Return every record below exactly as given, images excluded.

Exercise material »
=======
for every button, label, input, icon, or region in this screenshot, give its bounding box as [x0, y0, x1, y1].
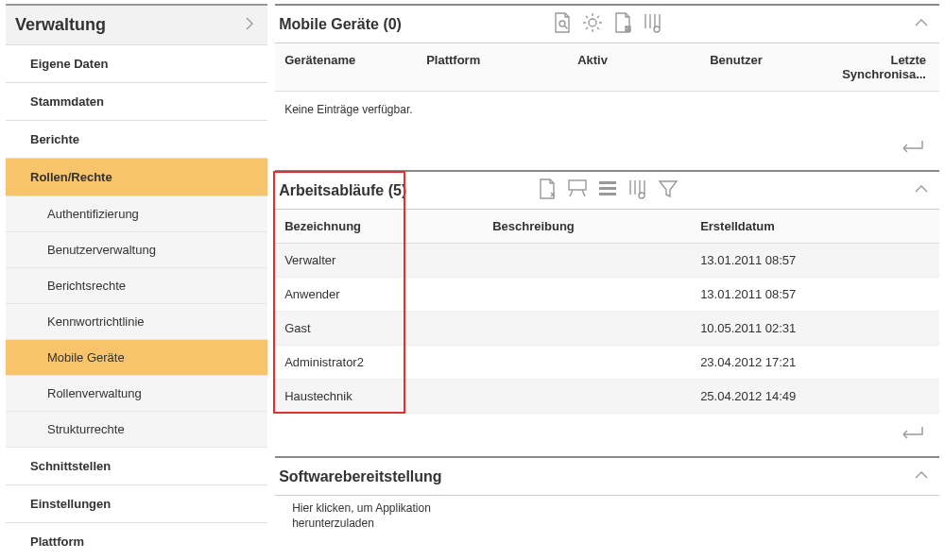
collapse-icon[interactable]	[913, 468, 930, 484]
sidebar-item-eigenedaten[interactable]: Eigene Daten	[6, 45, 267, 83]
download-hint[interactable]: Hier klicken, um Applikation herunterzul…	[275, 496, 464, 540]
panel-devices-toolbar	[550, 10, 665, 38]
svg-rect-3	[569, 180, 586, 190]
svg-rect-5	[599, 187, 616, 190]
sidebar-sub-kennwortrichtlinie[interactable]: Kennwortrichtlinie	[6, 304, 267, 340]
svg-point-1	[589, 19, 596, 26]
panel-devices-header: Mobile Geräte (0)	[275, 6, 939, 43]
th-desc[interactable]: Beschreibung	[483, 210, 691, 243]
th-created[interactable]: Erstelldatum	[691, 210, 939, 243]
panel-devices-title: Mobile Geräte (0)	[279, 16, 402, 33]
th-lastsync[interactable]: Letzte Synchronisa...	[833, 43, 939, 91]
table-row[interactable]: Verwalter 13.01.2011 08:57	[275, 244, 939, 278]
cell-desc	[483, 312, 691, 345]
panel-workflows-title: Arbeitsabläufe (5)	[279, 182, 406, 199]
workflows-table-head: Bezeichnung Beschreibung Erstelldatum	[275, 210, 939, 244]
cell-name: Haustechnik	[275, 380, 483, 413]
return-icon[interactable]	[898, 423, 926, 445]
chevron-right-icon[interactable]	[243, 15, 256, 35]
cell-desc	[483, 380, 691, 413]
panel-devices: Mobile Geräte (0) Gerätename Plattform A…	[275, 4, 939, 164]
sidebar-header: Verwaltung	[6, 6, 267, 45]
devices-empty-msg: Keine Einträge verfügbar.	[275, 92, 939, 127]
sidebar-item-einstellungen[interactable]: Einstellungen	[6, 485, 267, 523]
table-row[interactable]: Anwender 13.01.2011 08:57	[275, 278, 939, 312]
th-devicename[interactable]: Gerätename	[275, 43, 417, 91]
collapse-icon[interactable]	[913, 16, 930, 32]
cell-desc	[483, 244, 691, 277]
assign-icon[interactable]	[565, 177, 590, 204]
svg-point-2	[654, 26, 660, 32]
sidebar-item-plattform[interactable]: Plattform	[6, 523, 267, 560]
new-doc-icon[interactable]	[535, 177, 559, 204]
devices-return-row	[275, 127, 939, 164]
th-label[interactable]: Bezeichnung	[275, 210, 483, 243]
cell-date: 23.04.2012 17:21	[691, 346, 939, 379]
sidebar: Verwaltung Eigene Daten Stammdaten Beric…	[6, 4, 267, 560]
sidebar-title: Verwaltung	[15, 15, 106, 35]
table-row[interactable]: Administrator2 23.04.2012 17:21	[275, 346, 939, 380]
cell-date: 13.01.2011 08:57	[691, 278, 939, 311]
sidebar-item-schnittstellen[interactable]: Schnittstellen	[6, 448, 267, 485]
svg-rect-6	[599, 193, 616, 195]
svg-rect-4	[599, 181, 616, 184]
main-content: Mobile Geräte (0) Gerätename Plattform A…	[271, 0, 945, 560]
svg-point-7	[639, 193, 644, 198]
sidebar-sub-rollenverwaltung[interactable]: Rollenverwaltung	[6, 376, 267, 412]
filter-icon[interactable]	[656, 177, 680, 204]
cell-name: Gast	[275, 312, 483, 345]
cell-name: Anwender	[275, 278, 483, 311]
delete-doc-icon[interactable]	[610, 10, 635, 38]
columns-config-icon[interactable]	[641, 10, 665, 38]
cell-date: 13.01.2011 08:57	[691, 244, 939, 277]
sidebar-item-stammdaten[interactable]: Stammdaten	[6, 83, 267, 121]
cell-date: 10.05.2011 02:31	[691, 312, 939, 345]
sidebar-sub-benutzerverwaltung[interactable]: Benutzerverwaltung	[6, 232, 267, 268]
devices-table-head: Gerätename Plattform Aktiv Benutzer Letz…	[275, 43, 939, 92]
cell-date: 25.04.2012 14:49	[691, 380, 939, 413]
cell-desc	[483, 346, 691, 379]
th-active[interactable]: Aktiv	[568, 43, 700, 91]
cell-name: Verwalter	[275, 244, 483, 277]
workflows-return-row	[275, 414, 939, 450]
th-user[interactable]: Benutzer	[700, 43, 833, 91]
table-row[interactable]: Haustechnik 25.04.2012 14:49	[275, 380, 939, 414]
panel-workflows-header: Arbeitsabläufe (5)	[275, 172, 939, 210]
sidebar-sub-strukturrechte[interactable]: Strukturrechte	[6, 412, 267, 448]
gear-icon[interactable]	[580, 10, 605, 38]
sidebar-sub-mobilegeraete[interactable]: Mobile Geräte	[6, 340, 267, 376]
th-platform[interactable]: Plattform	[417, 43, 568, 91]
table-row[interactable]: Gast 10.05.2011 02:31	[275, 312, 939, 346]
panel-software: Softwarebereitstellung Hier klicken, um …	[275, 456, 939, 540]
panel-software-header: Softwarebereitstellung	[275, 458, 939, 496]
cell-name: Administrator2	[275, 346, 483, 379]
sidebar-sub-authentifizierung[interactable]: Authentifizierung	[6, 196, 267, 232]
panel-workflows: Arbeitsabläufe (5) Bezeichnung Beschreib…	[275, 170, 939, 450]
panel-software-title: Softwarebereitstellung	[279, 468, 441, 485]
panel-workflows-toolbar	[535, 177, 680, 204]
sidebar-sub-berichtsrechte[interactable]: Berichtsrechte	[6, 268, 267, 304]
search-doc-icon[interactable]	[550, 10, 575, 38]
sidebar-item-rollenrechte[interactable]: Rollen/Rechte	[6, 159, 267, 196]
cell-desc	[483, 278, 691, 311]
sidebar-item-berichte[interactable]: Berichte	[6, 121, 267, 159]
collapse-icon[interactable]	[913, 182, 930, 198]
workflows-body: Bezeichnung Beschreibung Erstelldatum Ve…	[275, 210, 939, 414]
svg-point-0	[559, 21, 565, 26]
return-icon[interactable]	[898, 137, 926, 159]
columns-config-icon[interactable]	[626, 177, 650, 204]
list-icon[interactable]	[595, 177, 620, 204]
=======
Response box »
for every button, label, input, icon, or region in this screenshot, give its bounding box as [x0, y0, x1, y1].
collapse-icon[interactable]	[913, 468, 930, 484]
sidebar-item-eigenedaten[interactable]: Eigene Daten	[6, 45, 267, 83]
download-hint[interactable]: Hier klicken, um Applikation herunterzul…	[275, 496, 464, 540]
panel-devices-toolbar	[550, 10, 665, 38]
svg-rect-3	[569, 180, 586, 190]
svg-rect-5	[599, 187, 616, 190]
sidebar-sub-kennwortrichtlinie[interactable]: Kennwortrichtlinie	[6, 304, 267, 340]
svg-point-1	[589, 19, 596, 26]
panel-devices-header: Mobile Geräte (0)	[275, 6, 939, 43]
th-desc[interactable]: Beschreibung	[483, 210, 691, 243]
th-created[interactable]: Erstelldatum	[691, 210, 939, 243]
panel-devices-title: Mobile Geräte (0)	[279, 16, 402, 33]
th-lastsync[interactable]: Letzte Synchronisa...	[833, 43, 939, 91]
table-row[interactable]: Verwalter 13.01.2011 08:57	[275, 244, 939, 278]
cell-desc	[483, 312, 691, 345]
panel-workflows-title: Arbeitsabläufe (5)	[279, 182, 406, 199]
workflows-table-head: Bezeichnung Beschreibung Erstelldatum	[275, 210, 939, 244]
cell-name: Haustechnik	[275, 380, 483, 413]
return-icon[interactable]	[898, 423, 926, 445]
chevron-right-icon[interactable]	[243, 15, 256, 35]
cell-desc	[483, 380, 691, 413]
panel-devices: Mobile Geräte (0) Gerätename Plattform A…	[275, 4, 939, 164]
sidebar-header: Verwaltung	[6, 6, 267, 45]
devices-empty-msg: Keine Einträge verfügbar.	[275, 92, 939, 127]
sidebar-item-einstellungen[interactable]: Einstellungen	[6, 485, 267, 523]
table-row[interactable]: Anwender 13.01.2011 08:57	[275, 278, 939, 312]
th-devicename[interactable]: Gerätename	[275, 43, 417, 91]
collapse-icon[interactable]	[913, 16, 930, 32]
cell-desc	[483, 244, 691, 277]
assign-icon[interactable]	[565, 177, 590, 204]
svg-point-2	[654, 26, 660, 32]
sidebar-item-plattform[interactable]: Plattform	[6, 523, 267, 560]
new-doc-icon[interactable]	[535, 177, 559, 204]
devices-return-row	[275, 127, 939, 164]
th-label[interactable]: Bezeichnung	[275, 210, 483, 243]
cell-date: 23.04.2012 17:21	[691, 346, 939, 379]
sidebar: Verwaltung Eigene Daten Stammdaten Beric…	[6, 4, 267, 560]
sidebar-title: Verwaltung	[15, 15, 106, 35]
table-row[interactable]: Administrator2 23.04.2012 17:21	[275, 346, 939, 380]
cell-date: 13.01.2011 08:57	[691, 278, 939, 311]
sidebar-item-schnittstellen[interactable]: Schnittstellen	[6, 448, 267, 485]
svg-rect-6	[599, 193, 616, 195]
svg-rect-4	[599, 181, 616, 184]
main-content: Mobile Geräte (0) Gerätename Plattform A…	[271, 0, 945, 560]
svg-point-7	[639, 193, 644, 198]
sidebar-sub-rollenverwaltung[interactable]: Rollenverwaltung	[6, 376, 267, 412]
filter-icon[interactable]	[656, 177, 680, 204]
cell-name: Gast	[275, 312, 483, 345]
cell-name: Anwender	[275, 278, 483, 311]
delete-doc-icon[interactable]	[610, 10, 635, 38]
columns-config-icon[interactable]	[641, 10, 665, 38]
cell-date: 13.01.2011 08:57	[691, 244, 939, 277]
sidebar-item-stammdaten[interactable]: Stammdaten	[6, 83, 267, 121]
cell-date: 10.05.2011 02:31	[691, 312, 939, 345]
sidebar-sub-benutzerverwaltung[interactable]: Benutzerverwaltung	[6, 232, 267, 268]
devices-table-head: Gerätename Plattform Aktiv Benutzer Letz…	[275, 43, 939, 92]
cell-date: 25.04.2012 14:49	[691, 380, 939, 413]
cell-desc	[483, 346, 691, 379]
th-active[interactable]: Aktiv	[568, 43, 700, 91]
cell-name: Verwalter	[275, 244, 483, 277]
workflows-return-row	[275, 414, 939, 450]
th-user[interactable]: Benutzer	[700, 43, 833, 91]
table-row[interactable]: Haustechnik 25.04.2012 14:49	[275, 380, 939, 414]
panel-workflows-header: Arbeitsabläufe (5)	[275, 172, 939, 210]
sidebar-sub-strukturrechte[interactable]: Strukturrechte	[6, 412, 267, 448]
gear-icon[interactable]	[580, 10, 605, 38]
sidebar-sub-mobilegeraete[interactable]: Mobile Geräte	[6, 340, 267, 376]
th-platform[interactable]: Plattform	[417, 43, 568, 91]
table-row[interactable]: Gast 10.05.2011 02:31	[275, 312, 939, 346]
panel-software: Softwarebereitstellung Hier klicken, um …	[275, 456, 939, 540]
panel-software-header: Softwarebereitstellung	[275, 458, 939, 496]
cell-name: Administrator2	[275, 346, 483, 379]
sidebar-sub-authentifizierung[interactable]: Authentifizierung	[6, 196, 267, 232]
panel-workflows: Arbeitsabläufe (5) Bezeichnung Beschreib…	[275, 170, 939, 450]
panel-software-title: Softwarebereitstellung	[279, 468, 441, 485]
panel-workflows-toolbar	[535, 177, 680, 204]
sidebar-sub-berichtsrechte[interactable]: Berichtsrechte	[6, 268, 267, 304]
search-doc-icon[interactable]	[550, 10, 575, 38]
sidebar-item-rollenrechte[interactable]: Rollen/Rechte	[6, 159, 267, 196]
cell-desc	[483, 278, 691, 311]
sidebar-item-berichte[interactable]: Berichte	[6, 121, 267, 159]
collapse-icon[interactable]	[913, 182, 930, 198]
workflows-body: Bezeichnung Beschreibung Erstelldatum Ve…	[275, 210, 939, 414]
svg-point-0	[559, 21, 565, 26]
return-icon[interactable]	[898, 137, 926, 159]
columns-config-icon[interactable]	[626, 177, 650, 204]
list-icon[interactable]	[595, 177, 620, 204]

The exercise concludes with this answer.